La réduction du sel est déjà connue comme étant la politique de santé publique la plus rentable au Royaume-Uni. L’Institut national de la santé et des soins de l’excellence a calculé en 2011 que le programme de réduction du sel avait déjà abouti à des économies de soins de 1,5 milliard £ au Royaume-Uni, pour un coût de seulement 5 millions £ par an.

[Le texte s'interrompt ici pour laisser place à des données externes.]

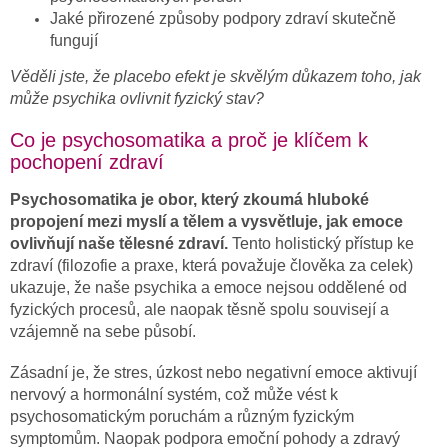
Jaké přirozené způsoby podpory zdraví skutečně
fungují
Věděli jste, že placebo efekt je skvělým důkazem toho, jak
může psychika ovlivnit fyzický stav?
Co je psychosomatika a proč je klíčem k
pochopení zdraví
Psychosomatika je obor, který zkoumá hluboké
propojení mezi myslí a tělem a vysvětluje, jak emoce
ovlivňují naše tělesné zdraví.
Tento holistický přístup ke
zdraví (filozofie a praxe, která považuje člověka za celek)
ukazuje, že naše psychika a emoce nejsou oddělené od
fyzických procesů, ale naopak těsně spolu souvisejí a
vzájemně na sebe působí.
Zásadní je, že stres, úzkost nebo negativní emoce aktivují
nervový a hormonální systém, což může vést k
psychosomatickým poruchám a různým fyzickým
symptomům. Naopak podpora emoční pohody a zdravý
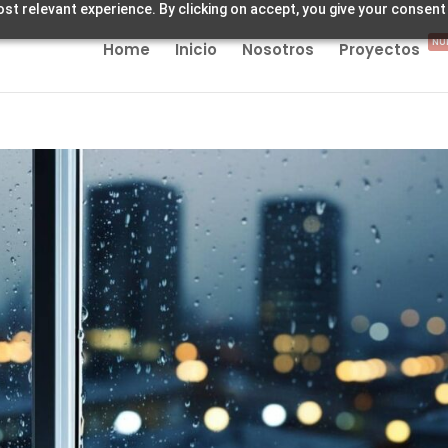
st relevant experience. By clicking on accept, you give your consent
NU
Home
Inicio
Nosotros
Proyectos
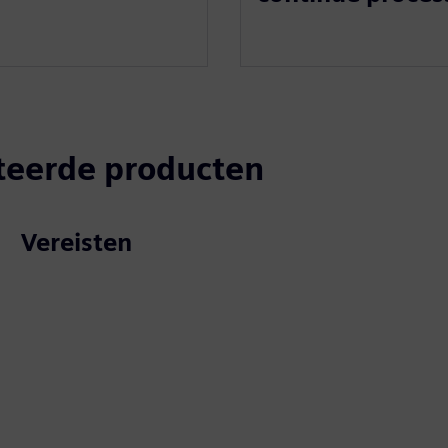
teerde producten
Vereisten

Des quelque 57 millions de décès dans le monde en 2008, 30% sont dus aux maladies cardiovasculaires. On prévoit que le nombre annuel de décès dus aux maladies cardiovasculaires passera de 17 millions en 2008 à 25 millions en 2030. L’Organisation mondiale de la santé estime que ces chiffres pourraient être réduits de moitié grâce à une prévention appropriée. En tant que première cause d’hypertension artérielle, la consommation excessive de sodium est au cœur de cette stratégie de prévention.

« Il a été estimé que la pression artérielle élevée cause 51% des décès par accident vasculaire cérébral et 45% des décès par maladie coronarienne. » Organisation mondiale de la Santé

Pour plus d’informations voir l’article

La consommation de sodium augmente la soif.

La soif, qui provoque des apports d’eau ou de boisson, est une réaction physiologique inévitable à l’ingestion d’aliments à haute teneur en sel. Une augmentation linéaire de la consommation d’eau ou de boissons a été démontrée lorsque quelqu’un mange de la nourriture salée. L’eau potable n’augmente pas la consommation de calories, mais boire des boissons gazeuses le fait certainement.

1g de sodium dans votre corps retient 100ml d’eau

Une consommation élevée de sel entraîne votre corps à retenir l’eau. Inversement, une faible consommation de sel peut entraîner une perte de poids, car elle entraîne l’expulsion de l’eau. Il est intéressant de noter que de nombreux régimes hypnotiques qui se vantent d’une perte de poids rapide reposent sur des aliments ayant peu ou pas de teneur en sel.